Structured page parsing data
------------------------------------

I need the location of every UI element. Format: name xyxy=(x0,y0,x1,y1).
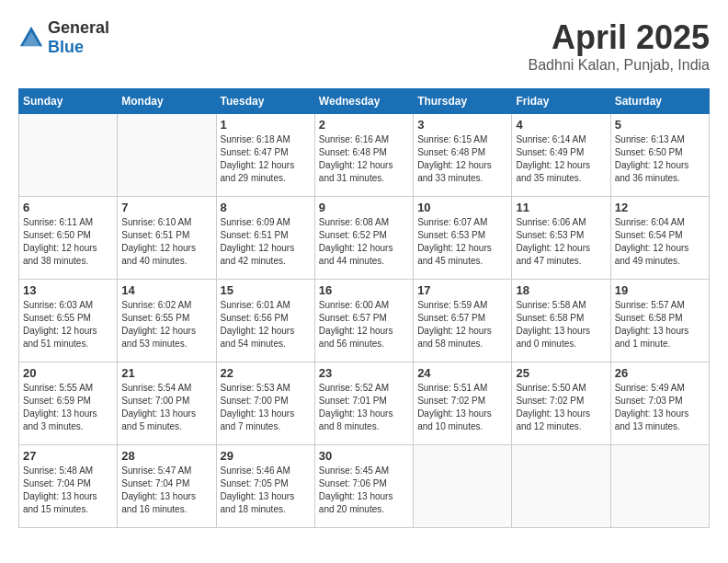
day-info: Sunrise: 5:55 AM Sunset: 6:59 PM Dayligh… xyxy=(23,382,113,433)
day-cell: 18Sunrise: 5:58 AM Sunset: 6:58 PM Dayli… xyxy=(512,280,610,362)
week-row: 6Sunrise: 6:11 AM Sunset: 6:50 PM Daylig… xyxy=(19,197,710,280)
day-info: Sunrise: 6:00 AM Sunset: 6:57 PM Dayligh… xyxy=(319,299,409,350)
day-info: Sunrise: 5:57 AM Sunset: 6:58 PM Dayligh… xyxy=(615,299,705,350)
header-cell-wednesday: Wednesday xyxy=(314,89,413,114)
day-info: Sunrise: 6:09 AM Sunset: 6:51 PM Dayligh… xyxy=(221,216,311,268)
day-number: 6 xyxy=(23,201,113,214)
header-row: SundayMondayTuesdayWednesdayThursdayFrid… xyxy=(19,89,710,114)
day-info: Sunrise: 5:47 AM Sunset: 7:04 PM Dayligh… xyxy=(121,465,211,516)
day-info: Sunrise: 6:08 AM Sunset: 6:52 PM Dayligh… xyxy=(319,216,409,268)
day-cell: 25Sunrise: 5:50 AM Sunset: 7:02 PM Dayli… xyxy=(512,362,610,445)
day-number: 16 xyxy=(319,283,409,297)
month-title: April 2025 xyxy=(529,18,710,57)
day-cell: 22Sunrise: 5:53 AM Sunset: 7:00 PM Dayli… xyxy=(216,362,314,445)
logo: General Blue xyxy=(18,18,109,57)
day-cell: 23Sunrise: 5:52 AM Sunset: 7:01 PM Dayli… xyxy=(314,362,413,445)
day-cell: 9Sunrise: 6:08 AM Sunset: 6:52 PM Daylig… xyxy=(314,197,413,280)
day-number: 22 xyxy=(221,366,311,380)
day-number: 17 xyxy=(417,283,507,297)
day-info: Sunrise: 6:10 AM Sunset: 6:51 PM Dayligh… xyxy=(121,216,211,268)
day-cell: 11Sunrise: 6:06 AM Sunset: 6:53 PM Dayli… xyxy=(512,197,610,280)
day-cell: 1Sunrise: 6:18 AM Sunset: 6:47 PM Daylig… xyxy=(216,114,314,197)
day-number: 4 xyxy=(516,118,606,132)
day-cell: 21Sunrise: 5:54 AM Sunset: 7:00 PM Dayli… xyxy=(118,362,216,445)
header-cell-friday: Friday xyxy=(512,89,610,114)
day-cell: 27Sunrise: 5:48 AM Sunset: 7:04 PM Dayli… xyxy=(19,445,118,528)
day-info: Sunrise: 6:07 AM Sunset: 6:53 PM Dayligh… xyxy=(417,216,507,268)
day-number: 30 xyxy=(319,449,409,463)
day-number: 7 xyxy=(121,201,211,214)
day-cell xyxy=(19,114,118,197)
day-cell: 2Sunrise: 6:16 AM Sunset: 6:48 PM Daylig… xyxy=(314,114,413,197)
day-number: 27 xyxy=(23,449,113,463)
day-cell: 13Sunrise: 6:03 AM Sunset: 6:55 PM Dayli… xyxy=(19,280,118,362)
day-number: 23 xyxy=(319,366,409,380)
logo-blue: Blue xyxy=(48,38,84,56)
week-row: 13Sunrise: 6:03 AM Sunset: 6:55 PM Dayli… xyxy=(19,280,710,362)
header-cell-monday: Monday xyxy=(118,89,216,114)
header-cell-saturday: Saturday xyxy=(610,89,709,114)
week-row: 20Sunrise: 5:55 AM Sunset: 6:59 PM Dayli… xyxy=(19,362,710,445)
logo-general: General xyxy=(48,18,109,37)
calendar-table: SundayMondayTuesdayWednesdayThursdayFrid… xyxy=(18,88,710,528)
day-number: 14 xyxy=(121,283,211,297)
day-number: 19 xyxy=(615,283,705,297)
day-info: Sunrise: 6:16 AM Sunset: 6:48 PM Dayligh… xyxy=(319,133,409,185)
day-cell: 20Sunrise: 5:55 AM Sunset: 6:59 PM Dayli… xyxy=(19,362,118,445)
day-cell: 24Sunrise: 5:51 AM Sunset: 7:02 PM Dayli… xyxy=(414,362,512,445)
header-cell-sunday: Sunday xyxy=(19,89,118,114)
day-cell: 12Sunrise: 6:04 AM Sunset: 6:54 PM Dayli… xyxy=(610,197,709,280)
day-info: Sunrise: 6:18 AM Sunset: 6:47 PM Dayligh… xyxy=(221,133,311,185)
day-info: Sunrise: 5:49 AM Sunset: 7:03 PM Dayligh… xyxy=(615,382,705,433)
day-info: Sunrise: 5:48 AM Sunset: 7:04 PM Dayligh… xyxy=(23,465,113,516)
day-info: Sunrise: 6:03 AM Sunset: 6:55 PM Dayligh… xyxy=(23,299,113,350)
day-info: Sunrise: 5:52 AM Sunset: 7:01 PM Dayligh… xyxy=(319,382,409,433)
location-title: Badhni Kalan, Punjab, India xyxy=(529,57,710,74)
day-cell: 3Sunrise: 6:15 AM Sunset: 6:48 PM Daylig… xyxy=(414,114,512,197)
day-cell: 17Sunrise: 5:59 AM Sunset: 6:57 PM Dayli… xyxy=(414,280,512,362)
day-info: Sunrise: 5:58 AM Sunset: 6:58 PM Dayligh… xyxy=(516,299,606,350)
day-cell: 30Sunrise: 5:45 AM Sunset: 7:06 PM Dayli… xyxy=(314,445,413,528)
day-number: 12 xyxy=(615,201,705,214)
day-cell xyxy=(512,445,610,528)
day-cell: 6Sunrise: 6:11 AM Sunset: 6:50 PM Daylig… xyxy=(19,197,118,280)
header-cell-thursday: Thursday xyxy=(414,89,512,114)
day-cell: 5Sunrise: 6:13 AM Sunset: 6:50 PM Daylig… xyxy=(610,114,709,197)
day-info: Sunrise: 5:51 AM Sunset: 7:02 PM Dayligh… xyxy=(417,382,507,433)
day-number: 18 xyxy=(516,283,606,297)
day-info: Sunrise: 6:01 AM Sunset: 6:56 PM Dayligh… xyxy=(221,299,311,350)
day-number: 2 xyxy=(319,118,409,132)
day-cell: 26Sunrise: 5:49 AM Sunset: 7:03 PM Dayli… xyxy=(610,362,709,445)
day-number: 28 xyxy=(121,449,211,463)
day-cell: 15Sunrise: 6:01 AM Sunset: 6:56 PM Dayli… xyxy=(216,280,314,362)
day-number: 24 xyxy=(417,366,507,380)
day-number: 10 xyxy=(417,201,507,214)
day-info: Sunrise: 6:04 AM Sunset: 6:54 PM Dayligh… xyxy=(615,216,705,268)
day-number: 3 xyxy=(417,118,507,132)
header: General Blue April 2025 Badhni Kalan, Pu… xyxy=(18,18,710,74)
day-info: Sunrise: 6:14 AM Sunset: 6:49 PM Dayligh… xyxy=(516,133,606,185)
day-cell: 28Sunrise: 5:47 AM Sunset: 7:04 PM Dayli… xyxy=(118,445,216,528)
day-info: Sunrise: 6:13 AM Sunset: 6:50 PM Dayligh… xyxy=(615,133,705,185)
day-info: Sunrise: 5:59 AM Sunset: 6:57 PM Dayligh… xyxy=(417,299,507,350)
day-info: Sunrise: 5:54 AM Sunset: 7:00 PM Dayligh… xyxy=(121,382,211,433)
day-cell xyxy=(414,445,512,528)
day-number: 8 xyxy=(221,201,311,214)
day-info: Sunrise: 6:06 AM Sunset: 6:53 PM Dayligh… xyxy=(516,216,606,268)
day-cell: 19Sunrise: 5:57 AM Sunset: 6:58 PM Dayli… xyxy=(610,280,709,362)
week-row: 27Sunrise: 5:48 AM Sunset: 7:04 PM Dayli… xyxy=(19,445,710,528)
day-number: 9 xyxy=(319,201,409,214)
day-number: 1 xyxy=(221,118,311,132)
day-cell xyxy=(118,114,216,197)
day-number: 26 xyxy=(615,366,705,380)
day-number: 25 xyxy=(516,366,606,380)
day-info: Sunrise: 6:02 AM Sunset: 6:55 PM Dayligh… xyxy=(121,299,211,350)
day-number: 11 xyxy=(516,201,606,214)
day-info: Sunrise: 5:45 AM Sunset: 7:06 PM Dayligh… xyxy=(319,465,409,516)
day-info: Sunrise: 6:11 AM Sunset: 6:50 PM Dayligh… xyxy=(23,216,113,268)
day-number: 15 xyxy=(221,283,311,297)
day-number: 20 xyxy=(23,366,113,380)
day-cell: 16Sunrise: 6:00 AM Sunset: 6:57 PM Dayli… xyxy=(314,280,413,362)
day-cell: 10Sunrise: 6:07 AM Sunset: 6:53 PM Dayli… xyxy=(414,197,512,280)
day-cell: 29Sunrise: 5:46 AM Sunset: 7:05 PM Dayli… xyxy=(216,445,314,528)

------------------------------------

Task item => All lines of the entries containing the string "location" must be shown in full.

Written answer =>
I need the location of every UI element. Format: name xyxy=(x0,y0,x1,y1).
location-title: Badhni Kalan, Punjab, India xyxy=(529,57,710,74)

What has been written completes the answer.